Thursday, July 23, 2020

Thursday 7/23/20 Therapy and stuff

Hello my little weirdos! How is everyone doing today? I hope you all are doing well :)

It's been about a week and a half since I last wrote and not too much has changed. I'm still feeling pretty dang good. More than good some days (like today). I feel like myself again! Which is AMAZING! I attribute this partly to being on Wellbutrin and mostly Ty Hicks' Mental and Emotional Mastery program that I've been working. This program has opened my eyes to my own toxic habits and is helping me change them permanently. It's the bomb diggity! So yeah, feeling better.

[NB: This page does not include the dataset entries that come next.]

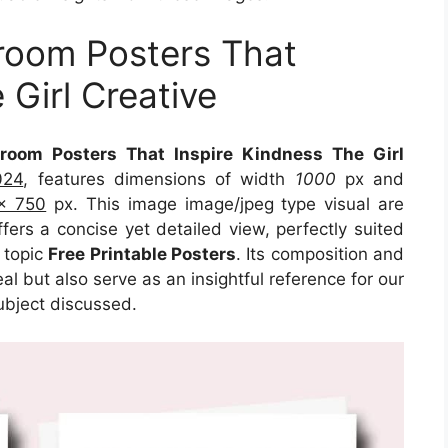
sroom Posters That
 Girl Creative
sroom Posters That Inspire Kindness The Girl
024
, features dimensions of width
1000
px and
x 750
px. This image image/jpeg type visual are
fers a concise yet detailed view, perfectly suited
n topic
Free Printable Posters
. Its composition and
l but also serve as an insightful reference for our
ubject discussed.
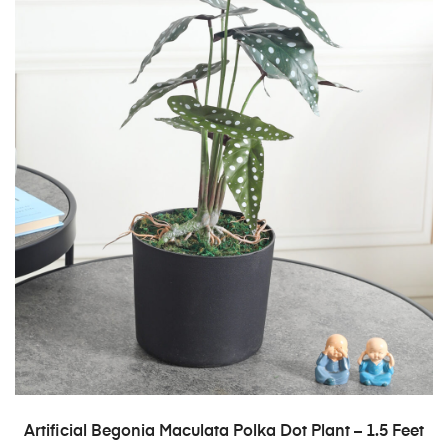
ADD TO CART
Artificial Begonia Maculata Polka Dot Plant – 1.5 Feet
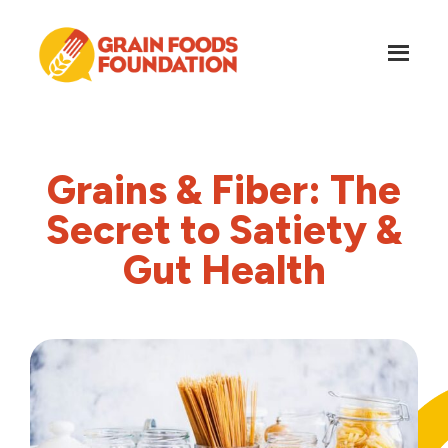
Skip
Skip
to
to
main
footer
content
Grain
Science-
Foods
Based
Foundation
Nutrition
Grains & Fiber: The
for
Grains
Secret to Satiety &
Gut Health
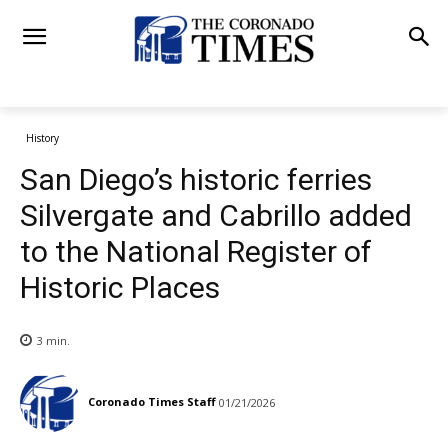
History
San Diego’s historic ferries
Silvergate and Cabrillo added
to the National Register of
Historic Places
3
min.
Coronado Times Staff
01/21/2026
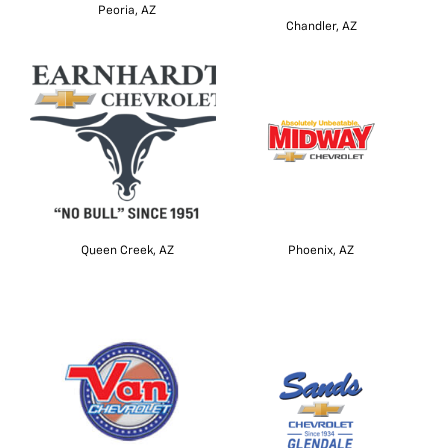
Peoria, AZ
Chandler, AZ
Queen Creek, AZ
Phoenix, AZ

Anyway, I had therapy today and I had a good session. M and I talked about a myriad of topics including my continued good mood, how work is going (great), and, of course, my mom. Ugh. I hate talking about her, but considering I continue to have issues with my relationship with her, I need to continue to talk about her (my mom is an alcoholic, btw, has been since before I was born). I did drop a bomb on M too - I decreased my lithium dose without consulting my psychiatrist. 

Yep. 

I decreased my own medication without talking to my doc first. Might be a stupid move, we'll find out. I've been on my lower dose for 9 days and I don't feel a difference (yet). Why did I do this? Because my tremor (a side effect of lithium) has been getting progressively worse. I didn't want to decrease my dose at the same time I was starting Wellbutrin as two med changes at the same time can be dangerous. And I didn't decrease by much. I usually take 3 tablets a day, I decreased it to 2 (the tablets are 450mg each). We'll see how this plays out. I see Dr. M in September. I'm guessing he won't be pleased. Oh well. 

That's about it. Not much this week. I'm thinking about posting some of my artwork here . . . we'll see.